> **Listed records**
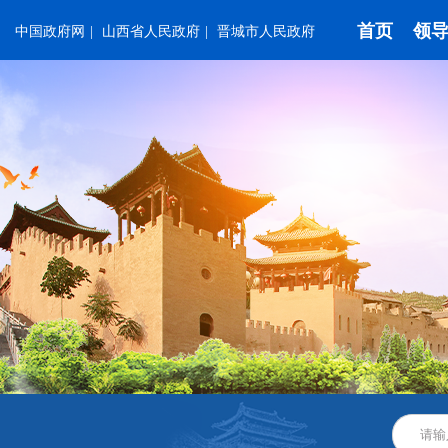
首页
领
中国政府网
|
山西省人民政府
|
晋城市人民政府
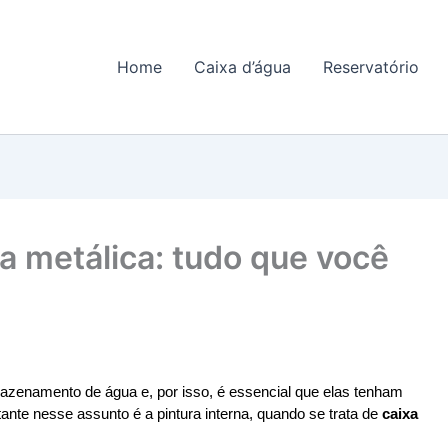
Home
Caixa d’água
Reservatório
ua metálica: tudo que você
azenamento de água e, por isso, é essencial que elas tenham 
nte nesse assunto é a pintura interna, quando se trata de 
caixa 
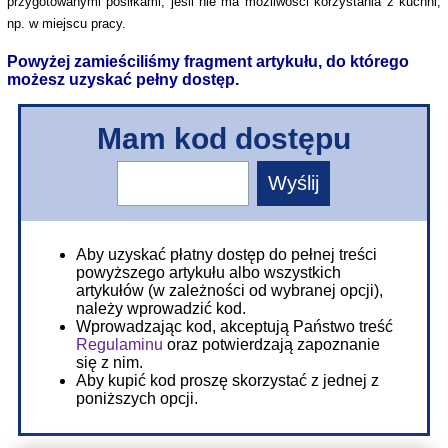
przygotowanymi posiłkami, jeśli nie ma możliwości korzystania z kuchni,
np. w miejscu pracy.
Powyżej zamieściliśmy fragment artykułu, do którego
możesz uzyskać pełny dostęp.
Mam kod dostępu
Aby uzyskać płatny dostęp do pełnej treści
powyższego artykułu albo wszystkich
artykułów (w zależności od wybranej opcji),
należy wprowadzić kod.
Wprowadzając kod, akceptują Państwo treść
Regulaminu
oraz potwierdzają zapoznanie
się z nim.
Aby kupić kod proszę skorzystać z jednej z
poniższych opcji.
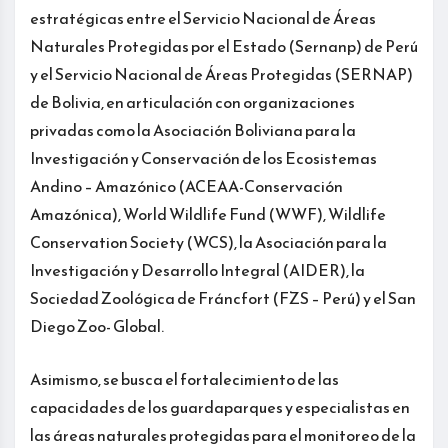
estratégicas entre el Servicio Nacional de Áreas
Naturales Protegidas por el Estado (Sernanp) de Perú
y el Servicio Nacional de Áreas Protegidas (SERNAP)
de Bolivia, en articulación con organizaciones
privadas como la Asociación Boliviana para la
Investigación y Conservación de los Ecosistemas
Andino – Amazónico (ACEAA-Conservación
Amazónica), World Wildlife Fund (WWF), Wildlife
Conservation Society (WCS), la Asociación para la
Investigación y Desarrollo Integral (AIDER), la
Sociedad Zoológica de Fráncfort (FZS – Perú) y el San
Diego Zoo- Global.
Asimismo, se busca el fortalecimiento de las
capacidades de los guardaparques y especialistas en
las áreas naturales protegidas para el monitoreo de la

> **What you need to do**
Each line from the one holding "Conservation Society (WCS), la" through the last line of the data is to be transcribed exactly, with nothing else added.

> **Response to this task**
Conservation Society (WCS), la Asociación para la
Investigación y Desarrollo Integral (AIDER), la
Sociedad Zoológica de Fráncfort (FZS – Perú) y el San
Diego Zoo- Global.
Asimismo, se busca el fortalecimiento de las
capacidades de los guardaparques y especialistas en
las áreas naturales protegidas para el monitoreo de la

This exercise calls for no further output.